The bears saunter away and, light-hearted and light-spirited, I resume my hike. So here I was, further down the trail, enjoying an unrelated conversation, when the bears make their reappearance, at much closer range. Cue the utterance of my famous conversation-killer. Without looking back, the woman lets out an earth-shaking screech and breaks 17 long-standing world speed records making her exit.

Guess she feels different about bears than I do.

Valley Floor

Late Nov …


If I get off the beaten path, I can nearly convince myself that I am walking in the shoes of John Muir, with the whole Yosemite Valley to myself.

According to an article in Smithsonian Magazine, the first white visitors here were vigilantes who rode into the valley in 1851 and 1852 and evicted the local Indians  – the Ahwahneechee, a branch of the southern Miwok – and burnt their village. But these same vigilantes also spread the word about the sheer beauty of the place. In 1864, in response to petitions from tourists from San Francisco, Abraham Lincoln signed a law setting aside the valley and its surrounds.

John Muir first visited here for a brief period in 1868, and returned for an 11-month stay in 1869. A few months later, he was back for nearly a two-year residency. Back in the Bay Area, he began to establish a name for himself as a nature-mystic and self-taught naturalist. Over the years, his reputation would mature into that of a philosopher-statesman worthy of the mantle of Emerson and Thoreau before him.

In 1889, now in his 50s, Muir returned to the Park with an influential magazine editor.  Together they came up with a plan for Yosemite National Park, which Congress passed the following year.

“Any fool could destroy trees,” Muir wrote. “They can’t run away.” Muir saw God’s immanence everywhere in nature. “Unfortunately, “God cannot save trees from fools,” he observed. “Only the government can do that.”

In 1903, John Muir took a sitting President – Teddy Roosevelt – for a three-day camping excursion. TR was a committed conservationist long before he met John Muir, but after the Yosemite trip he marshaled his resouces with new urgency.

When TR assumed office in 1901, half of the nation’s timber lands had been cut down, the buffalo and other species faced extinction, and special interests were teaming up to lay waste to huge tracts of pristine wilderness. Thanks to TR, five national parks were created, along with 150 national forests, 51 bird refuges, four national game preserves, 18 national monuments (including the Grand Canyon, which later became a national park), 24 reclamation projects, and the National Forest Service.

Significantly, TR extended the concept of democracy to include future citizens, arguing that it was undemocratic to exploit the nation’s resources for present profit. “The greatest good for the greatest number,” he wrote, “applies to the number within the womb of time.”

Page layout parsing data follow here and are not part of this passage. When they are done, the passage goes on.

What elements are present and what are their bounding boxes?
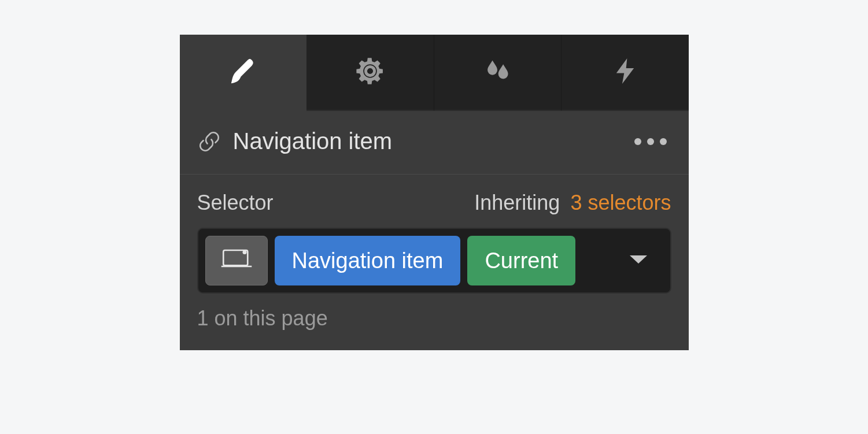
selected-element-row: Navigation item: [180, 111, 689, 175]
dots-icon: [647, 138, 654, 145]
tab-effects[interactable]: [434, 35, 562, 111]
selector-dropdown[interactable]: [614, 236, 663, 285]
link-icon: [197, 129, 221, 154]
selector-heading: Selector: [197, 191, 274, 215]
breakpoint-chip[interactable]: [205, 236, 268, 285]
tab-interactions[interactable]: [561, 35, 689, 111]
panel-tabs: [180, 35, 689, 111]
state-chip[interactable]: Current: [467, 236, 575, 285]
selector-heading-row: Selector Inheriting 3 selectors: [197, 191, 671, 215]
style-panel: Navigation item Selector Inheriting 3 se…: [180, 35, 689, 350]
svg-point-2: [242, 250, 246, 254]
selector-section: Selector Inheriting 3 selectors: [180, 175, 689, 350]
chevron-down-icon: [629, 253, 648, 268]
desktop-icon: [220, 246, 253, 276]
tab-style[interactable]: [180, 35, 307, 111]
class-chip[interactable]: Navigation item: [275, 236, 461, 285]
brush-icon: [227, 56, 258, 90]
inheriting-count-link[interactable]: 3 selectors: [570, 191, 671, 214]
selector-count-line: 1 on this page: [197, 306, 671, 331]
dots-icon: [660, 138, 667, 145]
inheriting-label: Inheriting: [474, 191, 560, 214]
selected-element-label: Navigation item: [233, 128, 630, 154]
bolt-icon: [610, 55, 641, 89]
gear-icon: [354, 55, 386, 89]
tab-settings[interactable]: [306, 35, 434, 111]
selector-input[interactable]: Navigation item Current: [197, 228, 671, 294]
dots-icon: [634, 138, 641, 145]
droplets-icon: [482, 55, 513, 89]
element-more-button[interactable]: [630, 133, 671, 150]
inheriting-summary: Inheriting 3 selectors: [474, 191, 671, 215]
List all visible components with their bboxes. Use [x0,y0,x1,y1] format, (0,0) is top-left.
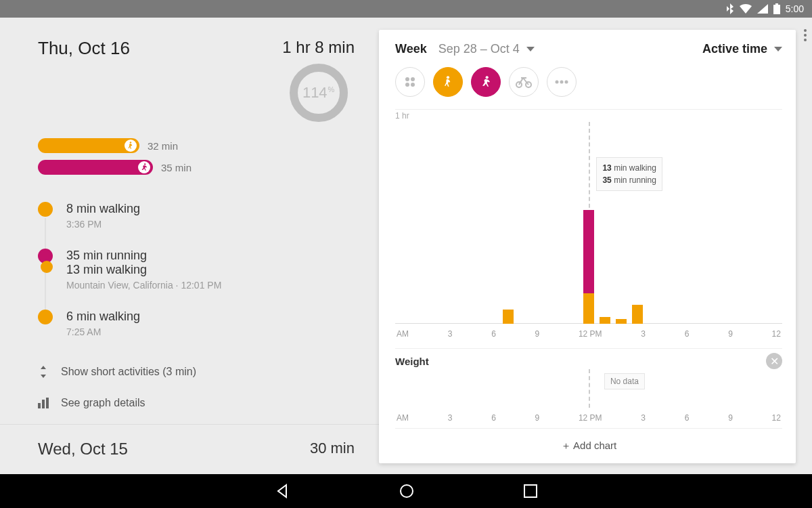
show-short-activities-button[interactable]: Show short activities (3 min) [38,356,355,387]
walk-dot-icon [38,310,53,324]
android-nav-bar [0,474,812,508]
run-icon [138,161,150,173]
back-button[interactable] [274,483,290,499]
battery-icon [773,3,780,14]
day-title: Thu, Oct 16 [38,38,130,59]
timeline-title: 35 min running [66,249,355,263]
timeline-item[interactable]: 8 min walking 3:36 PM [38,202,355,230]
walk-icon [125,140,137,152]
home-button[interactable] [399,483,415,499]
previous-day-row[interactable]: Wed, Oct 15 30 min [38,425,355,459]
date-range-selector[interactable]: Week Sep 28 – Oct 4 [395,42,535,56]
run-bar-label: 35 min [161,162,191,173]
filter-run-button[interactable] [471,67,501,97]
x-tick: AM [397,413,409,423]
svg-point-15 [565,81,568,84]
chart-bar [583,210,594,324]
metric-selector[interactable]: Active time [702,42,782,56]
prev-day-total: 30 min [310,440,355,459]
svg-point-14 [560,81,564,84]
x-tick: 6 [685,329,690,339]
svg-point-8 [411,83,415,87]
dropdown-icon [526,47,535,51]
svg-rect-3 [42,400,45,408]
overflow-menu-button[interactable] [797,20,812,50]
svg-point-16 [401,485,413,497]
svg-point-10 [486,76,489,79]
no-data-tooltip: No data [604,373,645,389]
x-tick: 3 [448,329,453,339]
run-bar [38,160,153,175]
svg-rect-4 [46,398,49,408]
status-time: 5:00 [786,3,804,14]
timeline-item[interactable]: 35 min running 13 min walking Mountain V… [38,249,355,291]
filter-bike-button[interactable] [509,67,539,97]
see-graph-details-button[interactable]: See graph details [38,387,355,419]
activity-timeline: 8 min walking 3:36 PM 35 min running 13 … [38,202,355,337]
chart-bar [632,305,643,324]
filter-more-button[interactable] [547,67,577,97]
cell-signal-icon [757,4,768,14]
timeline-subtitle: 3:36 PM [66,219,355,230]
filter-all-button[interactable] [395,67,425,97]
chart-cursor-line [589,369,590,408]
x-tick: 12 PM [579,413,602,423]
timeline-title: 8 min walking [66,202,355,216]
close-weight-button[interactable]: ✕ [766,353,782,369]
svg-point-7 [405,83,409,87]
weight-title: Weight [395,356,782,367]
x-tick: 6 [491,413,496,423]
svg-rect-17 [524,485,537,497]
svg-point-0 [130,142,131,143]
android-status-bar: 5:00 [0,0,812,18]
walk-dot-icon [41,261,53,273]
x-tick: 6 [685,413,690,423]
goal-progress-ring: 114% [290,64,348,122]
add-chart-button[interactable]: ＋ Add chart [395,428,782,463]
x-tick: 3 [641,329,646,339]
range-value: Sep 28 – Oct 4 [438,42,520,56]
walk-bar-row: 32 min [38,138,355,153]
timeline-item[interactable]: 6 min walking 7:25 AM [38,310,355,337]
chart-tooltip: 13 min walking35 min running [596,157,662,191]
timeline-subtitle: 7:25 AM [66,326,355,337]
svg-point-9 [447,76,449,79]
run-bar-row: 35 min [38,160,355,175]
walk-bar [38,138,139,153]
recents-button[interactable] [523,484,538,499]
timeline-title: 13 min walking [66,263,355,277]
x-tick: 6 [491,329,496,339]
x-tick: 3 [641,413,646,423]
x-axis: AM36912 PM36912 [395,329,782,339]
y-axis-label: 1 hr [395,111,409,121]
activity-breakdown-bars: 32 min 35 min [38,138,355,175]
action-label: See graph details [61,397,145,409]
day-detail-panel: Thu, Oct 16 1 hr 8 min 114% 32 min [0,18,379,474]
range-label: Week [395,42,427,56]
x-tick: 9 [728,413,733,423]
activity-filter-row [395,67,782,97]
svg-point-6 [411,77,415,81]
prev-day-title: Wed, Oct 15 [38,440,128,459]
weight-chart-section: Weight ✕ No data AM36912 PM36912 [395,348,782,428]
chart-bar [616,319,627,324]
x-tick: AM [397,329,409,339]
filter-walk-button[interactable] [433,67,463,97]
x-tick: 9 [728,329,733,339]
x-tick: 12 [772,329,781,339]
active-time-chart[interactable]: 1 hr AM36912 PM36912 13 min walking35 mi… [395,109,782,348]
wifi-icon [740,4,752,14]
x-tick: 9 [535,329,540,339]
timeline-subtitle: Mountain View, California · 12:01 PM [66,280,355,291]
svg-point-5 [405,77,409,81]
x-tick: 12 PM [579,329,602,339]
timeline-title: 6 min walking [66,310,355,324]
x-tick: 3 [448,413,453,423]
bar-chart-icon [38,398,49,408]
svg-rect-2 [38,403,41,408]
chart-bar [600,317,610,324]
x-tick: 9 [535,413,540,423]
svg-point-13 [556,81,559,84]
svg-point-1 [144,163,145,165]
dropdown-icon [774,47,782,51]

Meanwhile, back in my valley …

Among the sugar pines …


Macro view …


Micro …


Parting shot …


We all flow from one fountain Soul. All are expressions of one Love. God does not appear, and flow out, only from narrow chinks and round bored wells here and there in favored races and places, but He flows in grand undivided currents, shoreless and boundless over creeds and forms and all kinds of civilizations and peoples and beasts, saturating all and fountainizing all. – John Muir, writing from Yosemite Valley, 1872.





Late Nov …


I’m back down in Yosemite Valley. My car is in a lot. I am on a hiking trail to Vernal Falls. I head uphill, and almost instantly I am winded and in need of a break. I’ve gotten soft in my 10 or 11 days as a house guest back in the Sierra foothills. I need to pace myself. Soon, my efforts are handsomely rewarded …

By the way …


Reason to bring a didgeridoo on a hike #352: Should I fall over the waterfall, the didgeridoo doubles as a snorkel …

Looking down …


And a quiet place in the neighborhood …


It had been my intention to make it past Vernal Falls to the top of Nevada Falls – but by now the sun is getting low, and I have to settle for this view …


Some views on the way down a different path …

Everybody needs beauty as well as bread, places to play in and pray in, where nature may heal and give strength to body and soul alike.  – John Muir, The Yosemite.